Me juré a mí misma: si mi madre se va, me iré con ella…
Tenía solo unos años cuando escuché por primera vez la palabra “prueba”. En aquel entonces no entendí lo que significaba, pero ahora, con 44 años, puedo afirmar con certeza: toda mi vida ha sido una serie de pruebas, una más difícil que la otra. Y si no fuera por mi madre, ya me habría rendido. Sin ella no soy nadie. Por eso tomé una decisión que quizá parezca una locura, pero es mía: si ella se va, me iré también.
Me llamo Sofía. Cuando nací, los médicos no dieron ninguna esperanza a mis padres. Una rara forma de artritis sistémica que, con cada año, inmovilizaría más mis articulaciones, arrebatándome la libertad de movimiento, habilidades y esperanzas. Tenía tres años cuando entendí que no era como los demás. Otros niños podían correr, saltar, subir a los toboganes. Yo me quedaba sentada en el banco mirando. A veces intentaba levantarme, pero el dolor atravesaba hasta hacerme llorar.
Mis padres renunciaron a tener otro hijo. Dedicaron toda su vida a mí. Mi padre, un brillante matemático, dejó la ciencia y comenzó a aceptar cualquier trabajo para que mi madre y yo no careciéramos de nada.
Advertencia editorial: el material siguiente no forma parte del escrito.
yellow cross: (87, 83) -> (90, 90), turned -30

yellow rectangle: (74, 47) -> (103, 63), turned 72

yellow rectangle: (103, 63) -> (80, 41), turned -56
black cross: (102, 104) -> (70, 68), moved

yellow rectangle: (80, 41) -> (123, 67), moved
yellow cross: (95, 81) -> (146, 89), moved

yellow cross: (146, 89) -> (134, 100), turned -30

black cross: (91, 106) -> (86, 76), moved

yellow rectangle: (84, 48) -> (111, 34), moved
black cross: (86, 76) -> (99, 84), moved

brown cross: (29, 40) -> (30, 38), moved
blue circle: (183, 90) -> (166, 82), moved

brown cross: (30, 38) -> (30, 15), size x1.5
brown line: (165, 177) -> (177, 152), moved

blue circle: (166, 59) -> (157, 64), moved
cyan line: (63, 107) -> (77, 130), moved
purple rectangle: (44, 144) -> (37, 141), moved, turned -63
Trabajaba veinte horas al día para comprarnos dos pisos, para alquilar uno y vivir en el otro. Construyó una casa de campo y se hizo copropietario de una empresa con su hermano, todo para asegurarme un futuro.
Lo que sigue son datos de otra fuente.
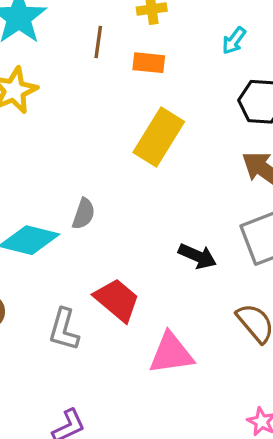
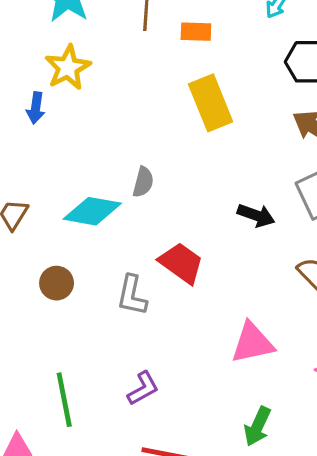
yellow rectangle: (159, 137) -> (211, 103), turned -50
pink triangle: (171, 353) -> (252, 343), moved

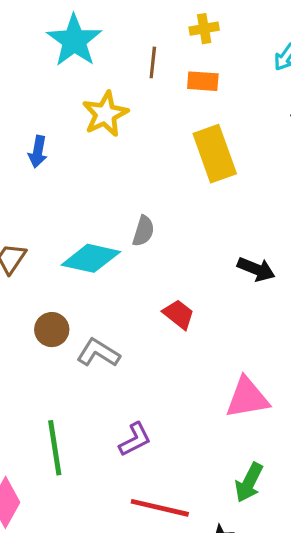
yellow star: (68, 67) -> (105, 114), moved
red trapezoid: (181, 263) -> (179, 314), size x0.7
gray L-shape: (132, 295) -> (98, 353), moved, turned 108

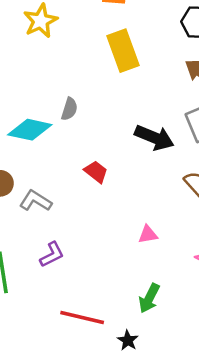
black arrow: (256, 269) -> (154, 138), size x1.4
pink triangle: (247, 398) -> (148, 235), size x0.6
purple L-shape: (135, 439) -> (52, 255), moved

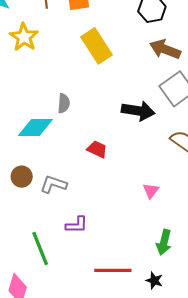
pink triangle: (148, 235) -> (151, 191), turned -30
purple L-shape: (52, 255) -> (77, 225), turned 40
Se fue cuando yo tenía veinte años. Mi madre se quedó. La única. Fuerte. Indomable. Hermosa mujer que nunca se quejaba. Por la mañana, ejercicios, luego desayuno, tratamientos, goteros, vendajes, visitas a médicos, traducciones, reuniones, llamadas, consultas, ella estaba a mi lado en todo. No por fama, no porque tuviera que hacerlo, sino porque amaba.
Estudié en casa. Luego aprendí inglés, alemán, italiano y francés. Trabajo como traductora. En línea. A veces me invitan a seminarios, y mi madre siempre está a mi lado. Somos un solo ser. No es solo mi madre, es mi universo.
Sí, siento dolor. Sí, cada movimiento es un esfuerzo. Sí, nunca tendré hijos. No me casaré. No tocaré a Chopin. No seré médica como soñaba. Pero vivo. Porque mi madre vive.
Nunca hablamos del futuro. Es nuestro acuerdo tácito. Sé que algún día ella se irá. La vida es así. Y sé que mi prima Olga tendrá que cuidarme; mi madre lo ha hablado todo con ella, ha hecho documentos, un testamento, el piso. Lo descubrí por accidente. Pero no les dije nada. Porque si lo hubiera hecho, habría tenido que decir la verdad. Y la verdad es: no quiero vivir sin mi madre.
No tengo miedo al dolor. No tengo miedo a la soledad. Tengo miedo al vacío. Y ese vacío vendrá con su último aliento. Entonces yo tomaré mi decisión. Hay muchas formas de irse con dignidad, sin lástima, sin gritos, sin drama.
Pero mientras mi madre esté a mi lado, viviré. Por ella. Por su sonrisa. Para que cada mañana sepa: todavía estoy aquí. Y en eso yace todo el sentido.